WHAT THE EXERCISE ASKS: Search through the entries for the word "בפרסים" and copy every line that has it.

DATA IN THIS EXERCISE:
====
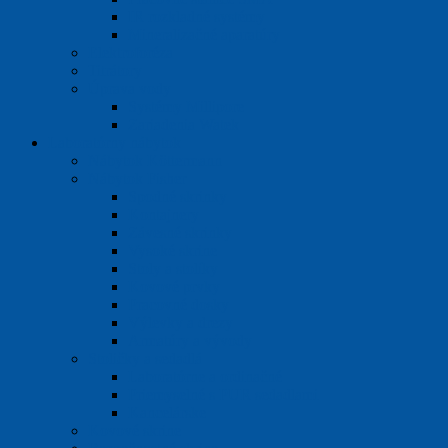
IR rozkladné systémy
Mineralizačné aparatúry
Elektroforéza
Titrátory
Úprava vody
Systémy Millipore
Zariadenia Watek
Laboratórny nábytok
Nábytok Köttermann
Nábytok Fisher
Spodné skrinky
Kontajnery
Závesné skrinky
Vysoké skrine
Stoly a stolíky
Kovové prvky
Pracovné dosky
Výlevky a drezy
Armatúry a vývody
Stoličky a sedadlá
Laboratórne a ordinačné
Priemyselné s PUR sedadlami
Kancelárske
Kovové skrine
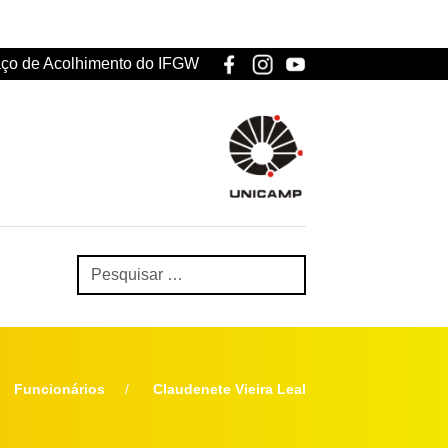
ço de Acolhimento do IFGW
Funcionários
Claudenete Vieira Leal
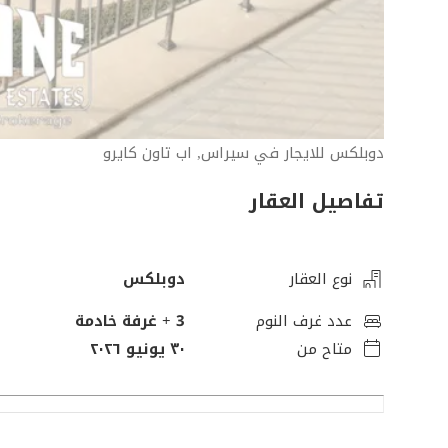
دوبلكس للايجار في سيراس, اب تاون كايرو
تفاصيل العقار
نوع العقار
دوبلكس
عدد غرف النوم
3
+ غرفة خادمة
متاح من
٣٠ يونيو ٢٠٢٦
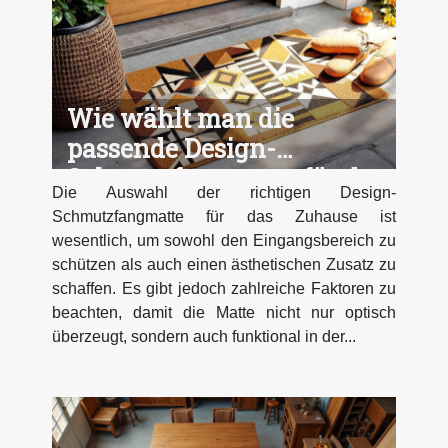
Wie wählt man die
passende Design-
Schmutzfangmatte für das
Die Auswahl der richtigen Design-
Zuhause?
Schmutzfangmatte für das Zuhause ist
wesentlich, um sowohl den Eingangsbereich zu
schützen als auch einen ästhetischen Zusatz zu
schaffen. Es gibt jedoch zahlreiche Faktoren zu
beachten, damit die Matte nicht nur optisch
überzeugt, sondern auch funktional in der...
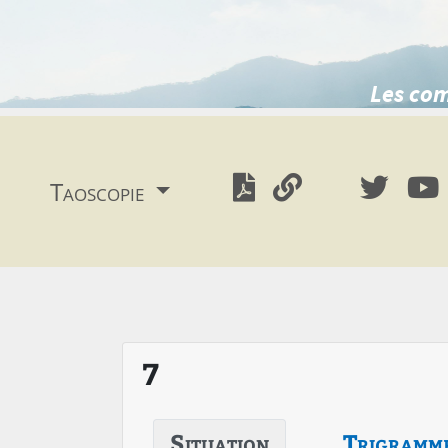
Les com
Taoscopie
7
Situation
Trigramm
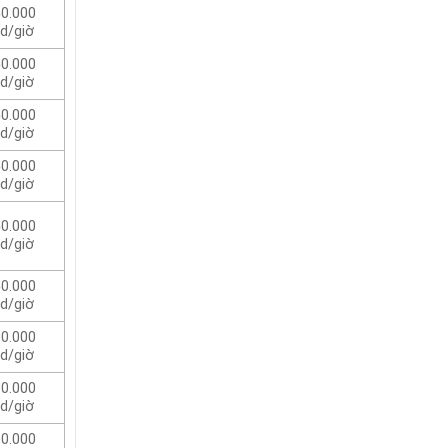
0.000
d/giờ
0.000
d/giờ
0.000
d/giờ
0.000
d/giờ
0.000
d/giờ
0.000
d/giờ
0.000
d/giờ
0.000
d/giờ
0.000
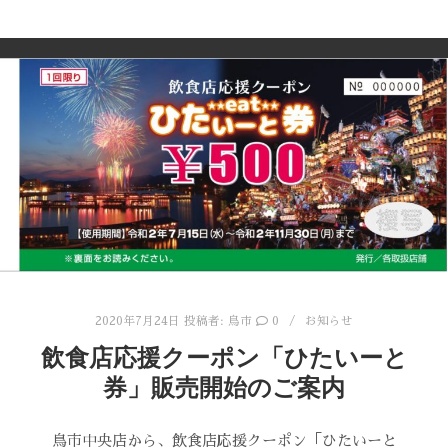
2020年7月24日
投稿者:
鳥市
0
お知らせ
飲食店応援クーポン「ひたいーと
券」販売開始のご案内
鳥市中央店から、飲食店応援クーポン「ひたいーと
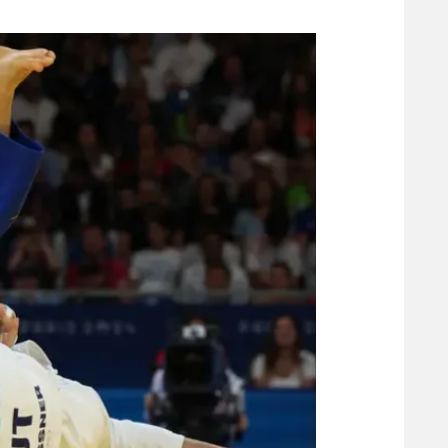
משתתפים וזוכים בפרסים
מכבי ת
הפועל 
תקנון משתתפים וזוכים בפרסים
הפועל 
תקנון עבור פעילות אלקטרה
הפועל 
תקנון עבור פעילות ספורט 1 – "מרלן"
מכבי נ
טניס
בני יהו
גיימינג E-Sports
תנאי שימוש
מדיניות פרטיות
תקנון פעילות ספורט 1
רשיון להקרנה פומבית לבית עסק
הצטרפות לחבילת הערוצים
לוח דרושים – ג'ובנט
תגיות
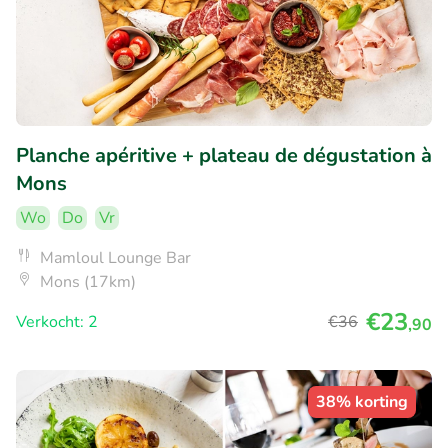
Planche apéritive + plateau de dégustation à
Mons
Wo
Do
Vr
Mamloul Lounge Bar
Mons (17km)
€23
Verkocht: 2
€36
,90
38% korting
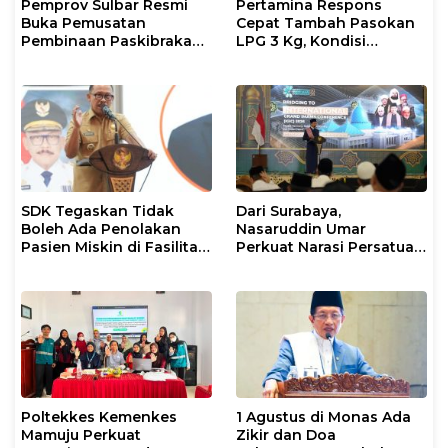
Pemprov Sulbar Resmi
Pertamina Respons
Buka Pemusatan
Cepat Tambah Pasokan
Pembinaan Paskibraka
LPG 3 Kg, Kondisi
2026
Penyaluran di Sulsel
Berlangsung Kondusif
SDK Tegaskan Tidak
Dari Surabaya,
Boleh Ada Penolakan
Nasaruddin Umar
Pasien Miskin di Fasilitas
Perkuat Narasi Persatuan
Pelayanan Kesehatan
dan Kepemimpinan Umat
Poltekkes Kemenkes
1 Agustus di Monas Ada
Mamuju Perkuat
Zikir dan Doa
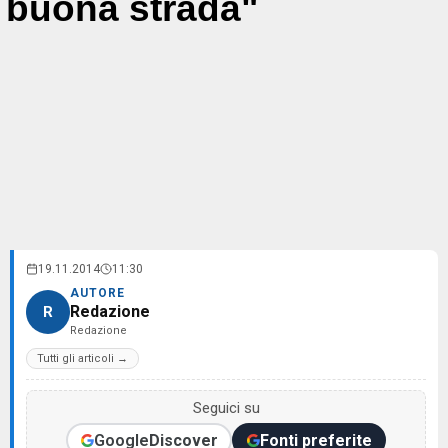
buona strada"
19.11.2014
11:30
AUTORE
Redazione
R
Redazione
Tutti gli articoli →
Seguici su
Google
Discover
Fonti preferite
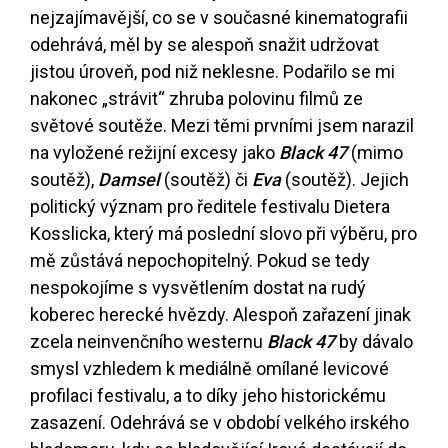
nejzajímavější, co se v současné kinematografii
odehrává, měl by se alespoň snažit udržovat
jistou úroveň, pod niž neklesne. Podařilo se mi
nakonec „strávit“ zhruba polovinu filmů ze
světové soutěže. Mezi těmi prvními jsem narazil
na vyložené režijní excesy jako
Black 47
(mimo
soutěž),
Damsel
(soutěž) či
Eva
(soutěž). Jejich
politický význam pro ředitele festivalu Dietera
Kosslicka, který má poslední slovo při výběru, pro
mě zůstává nepochopitelný. Pokud se tedy
nespokojíme s vysvětlením dostat na rudý
koberec herecké hvězdy. Alespoň zařazení jinak
zcela neinvenčního westernu
Black 47
by dávalo
smysl vzhledem k mediálně omílané levicové
profilaci festivalu, a to díky jeho historickému
zasazení. Odehrává se v období velkého irského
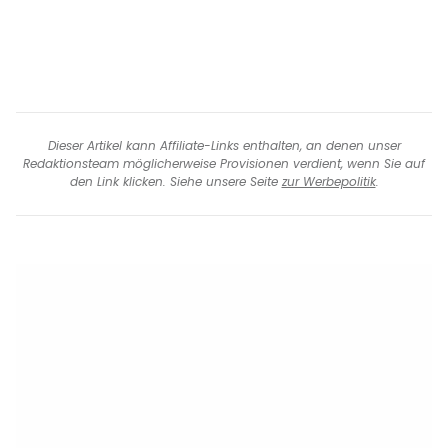
Dieser Artikel kann Affiliate-Links enthalten, an denen unser
Redaktionsteam möglicherweise Provisionen verdient, wenn Sie auf
den Link klicken. Siehe unsere Seite
zur Werbepolitik
.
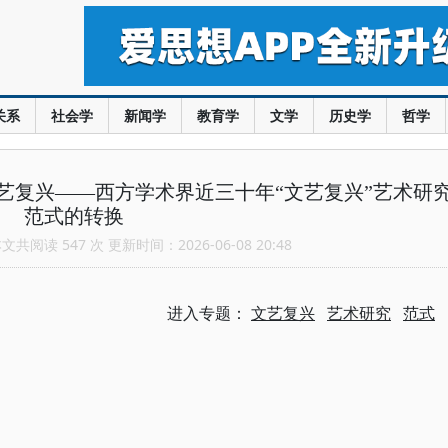
关系
社会学
新闻学
教育学
文学
历史学
哲学
艺复兴——西方学术界近三十年“文艺复兴”艺术研
范式的转换
共阅读 547 次 更新时间：2026-06-08 20:48
进入专题：
文艺复兴
艺术研究
范式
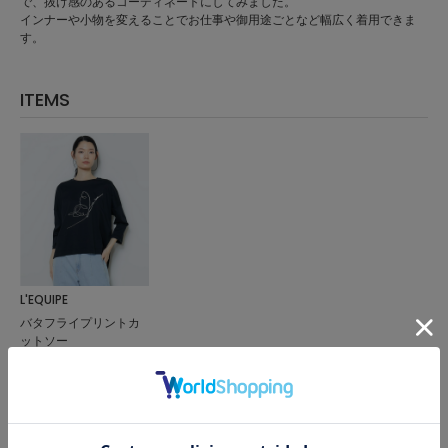
で、抜け感のあるコーディネートにしてみました。
インナーや小物を変えることでお仕事や御用途ごとなど幅広く着用できま
す。
ITEMS
L'EQUIPE
バタフライプリントカ
ットソー
サイズ：38
¥7,700
50%OFF
KEYWORD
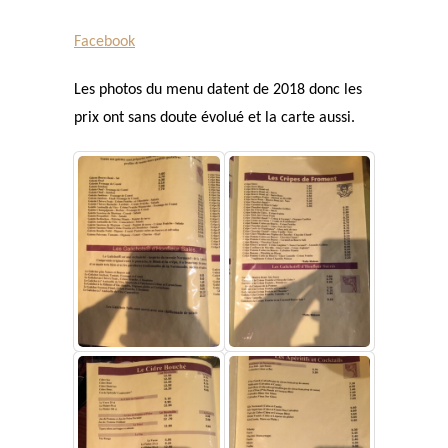
Facebook
Les photos du menu datent de 2018 donc les
prix ont sans doute évolué et la carte aussi.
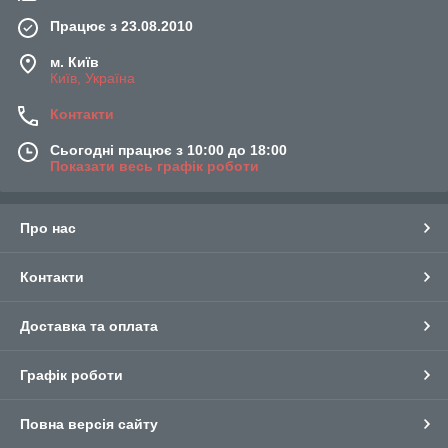
Працює з 23.08.2010
м. Київ
Київ, Україна
Контакти
Сьогодні працює з 10:00 до 18:00
Показати весь графік роботи
Про нас
Контакти
Доставка та оплата
Графік роботи
Повна версія сайту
====
EXPECTED OUTPUT:
משתתפים וזוכים בפרסים
תקנון משתתפים וזוכים בפרסים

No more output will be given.